Yes, we did do an episode on that region. We had a draft, where John and I took turns drafting southeast Asian reptiles for our "team," and justifying why each pick was being made. You're right though, we probably will revisit the area, officially. We do mention that area of the world pretty much every episode, simply given the plight of chelonians there.

We're working on a full slate of guests for future shows, so that will dictate a bit of the conversation. For example, if we have Chris Leone on, we will spend much of the time talking about his work with his hermanni Studbook.


----------



## tortadise (Dec 29, 2014)

Very cool.


----------



## Turtlepete (Dec 29, 2014)

tortadise said:


> Very cool.



Hey, Kelly could make a very interesting guess.


----------



## tortadise (Dec 29, 2014)

Turtlepete said:


> Hey, Kelly could make a very interesting guess.


I cuss too much though. Ha


----------



## Yvonne G (Dec 29, 2014)

Will used to head up the Asian Scholarship Program* when he lived in Pennsylvania. He might be an interesting guest to have on your show.

*The ASP sponsored students from Asian countries to come here to the U.S. and learn conservation methods and ideas and take them back to their country to aid in turtle/tortoise conservation there.

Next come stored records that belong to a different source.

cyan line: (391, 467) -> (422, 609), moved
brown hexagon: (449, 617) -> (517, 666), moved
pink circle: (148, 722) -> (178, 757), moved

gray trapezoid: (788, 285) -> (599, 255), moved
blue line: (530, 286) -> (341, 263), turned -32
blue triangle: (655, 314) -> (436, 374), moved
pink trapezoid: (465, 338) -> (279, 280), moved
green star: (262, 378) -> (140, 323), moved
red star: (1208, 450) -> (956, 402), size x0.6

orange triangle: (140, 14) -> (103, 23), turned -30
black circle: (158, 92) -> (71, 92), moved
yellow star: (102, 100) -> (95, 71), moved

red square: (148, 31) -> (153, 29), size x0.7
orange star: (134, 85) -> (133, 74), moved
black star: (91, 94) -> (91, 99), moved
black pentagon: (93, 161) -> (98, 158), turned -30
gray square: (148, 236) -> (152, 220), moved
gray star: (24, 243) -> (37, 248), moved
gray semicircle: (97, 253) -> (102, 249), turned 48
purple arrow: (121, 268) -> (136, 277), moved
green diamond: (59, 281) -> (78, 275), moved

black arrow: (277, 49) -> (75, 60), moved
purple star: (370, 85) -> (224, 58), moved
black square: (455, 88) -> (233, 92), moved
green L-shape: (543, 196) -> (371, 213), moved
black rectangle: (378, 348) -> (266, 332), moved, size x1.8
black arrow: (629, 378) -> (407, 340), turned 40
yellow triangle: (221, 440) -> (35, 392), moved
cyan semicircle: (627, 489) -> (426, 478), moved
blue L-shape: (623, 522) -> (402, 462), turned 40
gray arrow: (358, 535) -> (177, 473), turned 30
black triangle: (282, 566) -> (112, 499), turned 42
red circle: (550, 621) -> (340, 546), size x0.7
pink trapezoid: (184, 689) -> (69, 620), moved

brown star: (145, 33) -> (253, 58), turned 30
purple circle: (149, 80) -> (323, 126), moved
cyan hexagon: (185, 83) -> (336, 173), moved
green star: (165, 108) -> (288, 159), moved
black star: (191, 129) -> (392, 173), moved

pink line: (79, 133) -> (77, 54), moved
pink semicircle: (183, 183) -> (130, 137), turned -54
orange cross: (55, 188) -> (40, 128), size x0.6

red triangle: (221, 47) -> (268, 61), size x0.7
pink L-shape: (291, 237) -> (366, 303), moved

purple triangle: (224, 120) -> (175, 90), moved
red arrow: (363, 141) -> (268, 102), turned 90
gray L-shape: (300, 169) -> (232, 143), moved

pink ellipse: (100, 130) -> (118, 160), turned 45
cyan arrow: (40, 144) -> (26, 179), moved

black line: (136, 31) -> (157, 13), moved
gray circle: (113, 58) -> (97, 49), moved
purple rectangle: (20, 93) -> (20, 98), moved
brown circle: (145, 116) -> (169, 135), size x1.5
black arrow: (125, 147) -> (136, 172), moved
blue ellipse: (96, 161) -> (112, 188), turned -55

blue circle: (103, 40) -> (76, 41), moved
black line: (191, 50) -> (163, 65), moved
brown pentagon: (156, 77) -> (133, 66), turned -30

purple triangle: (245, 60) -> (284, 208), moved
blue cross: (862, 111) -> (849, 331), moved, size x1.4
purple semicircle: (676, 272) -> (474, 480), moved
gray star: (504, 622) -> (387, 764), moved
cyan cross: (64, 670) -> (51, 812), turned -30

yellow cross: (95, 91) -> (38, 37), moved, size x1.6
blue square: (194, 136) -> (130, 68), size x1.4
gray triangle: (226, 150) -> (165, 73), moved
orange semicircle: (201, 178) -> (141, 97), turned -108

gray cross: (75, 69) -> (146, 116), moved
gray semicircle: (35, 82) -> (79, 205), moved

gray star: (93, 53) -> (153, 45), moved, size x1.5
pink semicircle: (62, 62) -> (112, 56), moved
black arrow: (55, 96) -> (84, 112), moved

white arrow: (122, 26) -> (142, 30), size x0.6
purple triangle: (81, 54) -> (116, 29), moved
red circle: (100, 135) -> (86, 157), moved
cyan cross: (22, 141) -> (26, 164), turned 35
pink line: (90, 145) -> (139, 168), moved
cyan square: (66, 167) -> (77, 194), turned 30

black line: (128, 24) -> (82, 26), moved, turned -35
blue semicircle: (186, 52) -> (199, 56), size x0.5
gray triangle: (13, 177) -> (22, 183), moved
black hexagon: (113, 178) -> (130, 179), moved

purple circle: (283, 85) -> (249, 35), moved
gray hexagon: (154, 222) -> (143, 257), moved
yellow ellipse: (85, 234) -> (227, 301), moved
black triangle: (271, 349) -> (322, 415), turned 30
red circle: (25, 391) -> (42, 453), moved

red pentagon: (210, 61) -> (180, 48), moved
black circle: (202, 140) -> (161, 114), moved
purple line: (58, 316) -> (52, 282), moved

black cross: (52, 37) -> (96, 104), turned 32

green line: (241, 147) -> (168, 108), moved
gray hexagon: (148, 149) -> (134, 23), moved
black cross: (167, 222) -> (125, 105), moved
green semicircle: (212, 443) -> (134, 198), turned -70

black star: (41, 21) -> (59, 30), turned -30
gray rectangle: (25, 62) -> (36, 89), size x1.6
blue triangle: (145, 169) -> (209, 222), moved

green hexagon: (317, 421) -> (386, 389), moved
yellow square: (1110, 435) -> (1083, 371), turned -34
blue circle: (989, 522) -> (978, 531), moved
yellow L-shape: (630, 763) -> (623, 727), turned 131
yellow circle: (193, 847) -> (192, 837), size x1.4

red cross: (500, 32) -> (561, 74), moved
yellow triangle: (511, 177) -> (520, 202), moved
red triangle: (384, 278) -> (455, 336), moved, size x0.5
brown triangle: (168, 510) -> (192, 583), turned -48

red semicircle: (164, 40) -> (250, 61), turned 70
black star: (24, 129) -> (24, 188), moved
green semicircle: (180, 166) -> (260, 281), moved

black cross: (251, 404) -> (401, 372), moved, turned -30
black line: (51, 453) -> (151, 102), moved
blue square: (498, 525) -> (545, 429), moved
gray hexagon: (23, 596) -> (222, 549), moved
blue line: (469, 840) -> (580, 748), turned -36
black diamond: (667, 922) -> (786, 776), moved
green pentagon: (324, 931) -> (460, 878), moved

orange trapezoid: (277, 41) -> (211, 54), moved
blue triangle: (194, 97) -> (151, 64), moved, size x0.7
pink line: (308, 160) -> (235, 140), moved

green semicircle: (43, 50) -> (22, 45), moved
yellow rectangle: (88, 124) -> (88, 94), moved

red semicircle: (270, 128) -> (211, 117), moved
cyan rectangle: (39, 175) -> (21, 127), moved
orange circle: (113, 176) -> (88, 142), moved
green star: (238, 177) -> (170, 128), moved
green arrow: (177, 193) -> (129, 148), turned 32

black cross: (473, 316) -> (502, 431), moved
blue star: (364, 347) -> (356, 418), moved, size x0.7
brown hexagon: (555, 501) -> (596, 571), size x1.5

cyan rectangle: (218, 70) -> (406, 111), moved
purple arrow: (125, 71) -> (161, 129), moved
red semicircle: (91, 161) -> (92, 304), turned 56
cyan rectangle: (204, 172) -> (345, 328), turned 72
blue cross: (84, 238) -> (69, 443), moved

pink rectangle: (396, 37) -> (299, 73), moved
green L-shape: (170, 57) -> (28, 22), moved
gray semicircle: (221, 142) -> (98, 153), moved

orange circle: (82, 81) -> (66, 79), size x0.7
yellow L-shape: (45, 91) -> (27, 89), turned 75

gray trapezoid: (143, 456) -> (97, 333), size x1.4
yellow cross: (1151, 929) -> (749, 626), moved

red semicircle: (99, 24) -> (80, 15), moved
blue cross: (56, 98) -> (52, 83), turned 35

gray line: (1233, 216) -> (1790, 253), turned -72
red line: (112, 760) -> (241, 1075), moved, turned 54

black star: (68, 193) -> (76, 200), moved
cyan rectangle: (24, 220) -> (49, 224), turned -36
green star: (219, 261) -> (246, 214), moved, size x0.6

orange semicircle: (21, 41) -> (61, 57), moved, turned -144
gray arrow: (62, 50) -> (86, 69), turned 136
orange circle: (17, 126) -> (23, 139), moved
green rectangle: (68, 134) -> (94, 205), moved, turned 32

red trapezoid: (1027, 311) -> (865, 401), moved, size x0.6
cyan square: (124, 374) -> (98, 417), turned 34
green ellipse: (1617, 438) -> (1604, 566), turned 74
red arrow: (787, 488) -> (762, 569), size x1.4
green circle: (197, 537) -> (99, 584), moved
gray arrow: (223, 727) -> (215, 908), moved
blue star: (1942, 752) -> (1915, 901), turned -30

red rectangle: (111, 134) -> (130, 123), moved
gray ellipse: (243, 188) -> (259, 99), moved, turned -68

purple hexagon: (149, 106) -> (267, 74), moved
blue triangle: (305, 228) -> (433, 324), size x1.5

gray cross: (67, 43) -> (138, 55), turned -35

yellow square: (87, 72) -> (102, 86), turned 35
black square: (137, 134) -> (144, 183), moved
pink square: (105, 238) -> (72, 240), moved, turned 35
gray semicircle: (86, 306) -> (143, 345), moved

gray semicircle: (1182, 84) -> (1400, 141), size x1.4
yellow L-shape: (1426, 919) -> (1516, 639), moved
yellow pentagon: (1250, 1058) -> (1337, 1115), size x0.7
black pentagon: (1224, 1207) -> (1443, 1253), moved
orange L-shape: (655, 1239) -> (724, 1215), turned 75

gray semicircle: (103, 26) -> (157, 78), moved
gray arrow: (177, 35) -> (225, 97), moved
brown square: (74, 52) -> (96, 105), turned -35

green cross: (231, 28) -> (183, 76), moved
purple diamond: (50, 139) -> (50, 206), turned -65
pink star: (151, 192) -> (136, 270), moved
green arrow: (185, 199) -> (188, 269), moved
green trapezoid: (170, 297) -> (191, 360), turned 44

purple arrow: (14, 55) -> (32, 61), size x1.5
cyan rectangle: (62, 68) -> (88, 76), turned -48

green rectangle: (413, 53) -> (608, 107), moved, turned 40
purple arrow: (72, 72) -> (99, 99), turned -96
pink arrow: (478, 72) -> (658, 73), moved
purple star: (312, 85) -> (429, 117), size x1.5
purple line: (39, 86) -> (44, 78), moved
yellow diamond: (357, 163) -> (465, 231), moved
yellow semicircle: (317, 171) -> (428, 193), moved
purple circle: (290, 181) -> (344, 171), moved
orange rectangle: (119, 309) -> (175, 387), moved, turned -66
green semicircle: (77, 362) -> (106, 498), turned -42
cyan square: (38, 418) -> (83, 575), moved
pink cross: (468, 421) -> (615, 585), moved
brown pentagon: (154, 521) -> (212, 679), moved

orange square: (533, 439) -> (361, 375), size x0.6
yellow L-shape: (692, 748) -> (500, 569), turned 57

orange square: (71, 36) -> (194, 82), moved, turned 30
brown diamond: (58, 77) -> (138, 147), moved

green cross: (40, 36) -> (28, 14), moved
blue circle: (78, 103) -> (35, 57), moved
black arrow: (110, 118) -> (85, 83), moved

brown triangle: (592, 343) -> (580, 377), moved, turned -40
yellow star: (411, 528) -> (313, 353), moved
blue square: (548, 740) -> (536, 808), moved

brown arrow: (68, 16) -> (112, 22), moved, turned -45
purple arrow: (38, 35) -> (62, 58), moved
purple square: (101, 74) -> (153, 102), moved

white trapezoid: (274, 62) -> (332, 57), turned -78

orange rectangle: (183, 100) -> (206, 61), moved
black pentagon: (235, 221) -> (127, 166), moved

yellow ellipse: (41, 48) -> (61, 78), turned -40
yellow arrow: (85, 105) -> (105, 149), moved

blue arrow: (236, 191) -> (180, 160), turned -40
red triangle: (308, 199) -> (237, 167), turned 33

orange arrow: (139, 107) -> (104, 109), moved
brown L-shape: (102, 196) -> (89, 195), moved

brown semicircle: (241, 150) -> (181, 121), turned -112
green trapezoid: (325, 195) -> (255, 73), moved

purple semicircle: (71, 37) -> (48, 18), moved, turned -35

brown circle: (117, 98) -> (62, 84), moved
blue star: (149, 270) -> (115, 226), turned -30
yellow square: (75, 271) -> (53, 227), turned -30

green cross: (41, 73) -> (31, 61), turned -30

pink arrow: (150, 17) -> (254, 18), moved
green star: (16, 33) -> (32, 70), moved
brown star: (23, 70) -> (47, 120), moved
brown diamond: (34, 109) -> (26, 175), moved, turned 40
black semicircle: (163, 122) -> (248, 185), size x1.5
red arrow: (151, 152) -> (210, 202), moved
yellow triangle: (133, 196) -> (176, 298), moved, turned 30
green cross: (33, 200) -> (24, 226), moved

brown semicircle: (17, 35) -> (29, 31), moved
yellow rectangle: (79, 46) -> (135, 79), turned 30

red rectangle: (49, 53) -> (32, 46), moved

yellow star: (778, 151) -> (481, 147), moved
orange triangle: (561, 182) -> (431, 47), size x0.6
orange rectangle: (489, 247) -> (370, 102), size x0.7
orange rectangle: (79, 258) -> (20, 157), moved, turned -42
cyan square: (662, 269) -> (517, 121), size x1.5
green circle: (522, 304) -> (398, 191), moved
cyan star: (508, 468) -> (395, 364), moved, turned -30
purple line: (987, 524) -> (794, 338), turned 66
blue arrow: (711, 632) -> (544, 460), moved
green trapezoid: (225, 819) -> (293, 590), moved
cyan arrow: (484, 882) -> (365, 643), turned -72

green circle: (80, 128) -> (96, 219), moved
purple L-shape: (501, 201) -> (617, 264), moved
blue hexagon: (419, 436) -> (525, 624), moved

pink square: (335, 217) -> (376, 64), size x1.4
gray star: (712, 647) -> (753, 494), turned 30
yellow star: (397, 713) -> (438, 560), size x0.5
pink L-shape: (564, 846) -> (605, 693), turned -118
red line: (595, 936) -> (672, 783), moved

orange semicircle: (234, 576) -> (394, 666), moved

While here they spent quite a bit of time at the Wetlands Institute.


----------



## Anthony P (Dec 29, 2014)

Wow, these are truly wonderful ideas. I am often reminded of how important it is for me to hang around you gifted TFO minds 

So helpful.


----------



## Anthony P (Jan 12, 2015)

The Pondcast, Episode 13 will be happening at 7PM ET on Wednesday, January 14th! Join us then on Google+ or YouTube!

@Turtlepete, @tortadise , and @Yvonne G, in case any of you are interested 

Thanks guys


----------